OK, that does sound pretty kludgy, and it does mean that I would be requiring the user to do something specific for a change. But this would not be "required" unless they want or need the performance gain, and its still not requiring them to inherit from a specific class either. Implementing an interface, while definitely a requirement, is not as big of a "burden" since you can have multiple interface inheritance in .NET. And again, its not really required unless the user really wants or needs the performance, which may be necessary for collections of many objects, but maybe not for other cases.
So what other options exist to avoid reflection? One option that Steve mentioned is to use CodeDOM to dynamically create an assembly with a signature that the O/R mapping framework understands that knows how to call the public members or properties of the original class. Those public members or properties might be specified totally in the mappings, or reflection might need to used one time at startup at most. The problem I have with this technique is that it requires public members or properties, and it doesn't handle any member that is read-only publicly. Assuming that there aren't many read-only cases, what's the problem with using public properties, since they almost always exist anyhow. The problem is that properties are often (and should be) wrappers around the private fields that contain additional validation or business logic. There's nothing wrong with your public property rejecting or modifying the user's attempt to set an invalid value, but it should not prevent me from loading data that currently exists in the database.
So what do other O/R mappers do instead? Some O/R mappers use CodeDOM to dynamically create an assembly with new classes that inherit from the original classes which become the real ones used by the mapping framework. This can be done by either having the original classes be abstract with all the real logic created in the new dynamic inherited class, or by requiring the original class to expose its member variables as protected. The problems with this approach are that you can't use new to explicitly create your classes anymore, and the classes that the framework returns are actually a different type technically than was originally expected. Neither of those are significant problems, but the requirements to do this aren't trivial. You either have to forego providing your own implementation that includes your validation and business logic with an abstract class, or you have to expose all of your member variables as protected, and neither of those requirements are very friendly. There may be solutions to this that some O/R mapping frameworks have discovered, so I'm not trying to imply there isn't, but I doubt any such solutions are trivial, and they are probably therefore out of my reach to easily implement.

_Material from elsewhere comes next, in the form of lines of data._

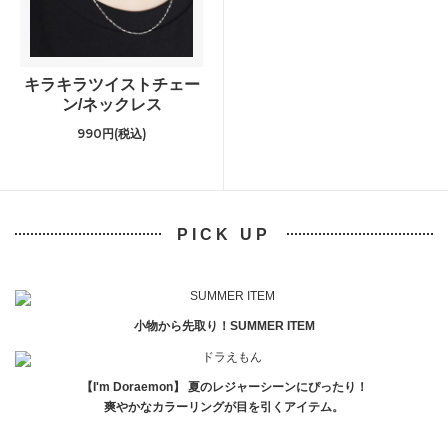
キラキラツイストチェー
ン/ネックレス
990円(税込)
PICK UP
小物から先取り！SUMMER ITEM
【I'm Doraemon】 夏のレジャーシーンにぴったり！
爽やかなカラーリングが目を引くアイテム。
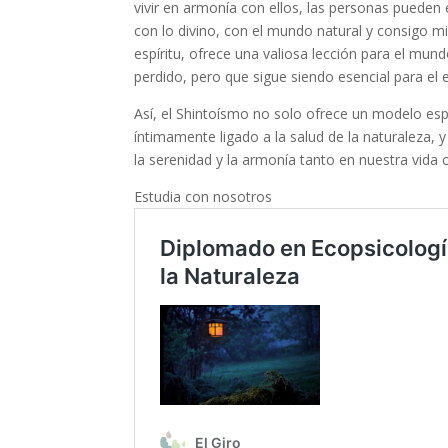
vivir en armonía con ellos, las personas pueden 
con lo divino, con el mundo natural y consigo m
espíritu, ofrece una valiosa lección para el m
perdido, pero que sigue siendo esencial para el eq
Así, el Shintoísmo no solo ofrece un modelo esp
íntimamente ligado a la salud de la naturaleza
, 
la serenidad y la armonía tanto en nuestra vid
Estudia con nosotros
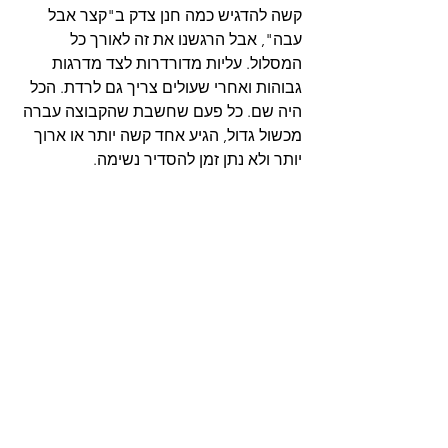
קשה להדגיש כמה חנן צדק ב"קצר אבל 
עבה", אבל הרגשנו את זה לאורך כל 
המסלול. עליות מדורדרות לצד מדרגות 
גבוהות ואחרי שעולים צריך גם לרדת. הכל 
היה שם. כל פעם שחשבת שהקבוצה עברה 
מכשול גדול, הגיע אחד קשה יותר או ארוך 
יותר ולא נתן זמן להסדיר נשימה.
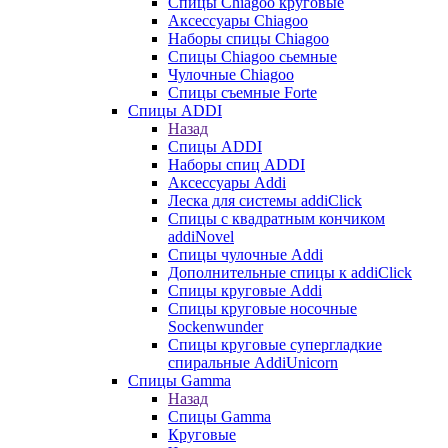
Cпицы Сhiagoo круговые
Аксессуары Chiagoo
Наборы спицы Chiagoo
Спицы Chiagoo сьемные
Чулочные Chiagoo
Спицы съемные Forte
Спицы ADDI
Назад
Спицы ADDI
Наборы спиц ADDI
Аксессуары Addi
Леска для системы addiClick
Спицы с квадратным кончиком
addiNovel
Спицы чулочные Addi
Дополнительные спицы к addiClick
Спицы круговые Addi
Спицы круговые носочные
Sockenwunder
Спицы круговые супергладкие
спиральные AddiUnicorn
Спицы Gamma
Назад
Спицы Gamma
Круговые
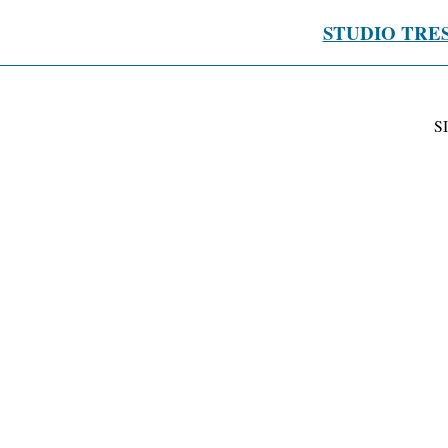
STUDIO TRE
S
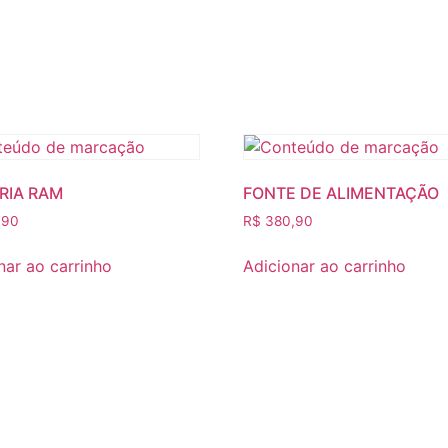
RIA RAM
FONTE DE ALIMENTAÇÃO
,90
R$
380,90
nar ao carrinho
Adicionar ao carrinho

What other solutions are used by O/R mappers? Some O/R mappers require you to generate lots of code in order for them to work so that they don't have to use reflection and so that they can also gain other "insider" knowledge. I don't want to imply that this is "bad", or not a valid technique for O/R mappers, both because that's not necessarily the case, and because there have been other discussions on this already. That said, its not what I want to do with my O/R mapper, so this was not ever an alternative I seriously considered. One thing it does do for me, however, is to at least validate that allowing the user to implement an optional interface with a single property if they want or need the extra performance is not something totally out of line with other tools. And since I can make my WilsonORHelper generate this code if the user wants to use my helper and wants to turn on this feature, then I do feel like its not at all too much of a "burden".
So at this point I've just about concluded that my first solution is probably good enough, at least for my simple O/R mapper, and I also have decided that I don't really like the other alternatives, at least that I can think of or find. Then it occurred to me that I should try to figure out what ObjectSpaces is doing, but I quickly gave up since their code is just too much for me to try to figure out without lots of time and work. Then, on a whim, I decided to Google on ObjectSpaces and reflection. The first result was a blog entry by Andres Aguiar that confirms ObjectSpaces does use lots of reflection, but this is somehow going to be less of a performance hit in .NET v2.0. The fifth result returns some documentation about ObjectSpaces and an IObjectHelper interface that I had never noticed before -- and remarkably it sounds exactly like what I was proposing to do! There's also an IObjectNotification interface that can be implemented to enable your objects to receive events when is updated or deleted or when an exception occurs, which was something else I was wanting to do somehow.
That's enough research for me, since I liked my solution to begin with, and since I'm mostly using the syntax of ObjectSpaces anyhow, this will now definitely be the thing I implement in the next few week or so. Of course, that still doesn't mean its the best or "right" solution, so I'm still interested in what others think of my solution and the other options.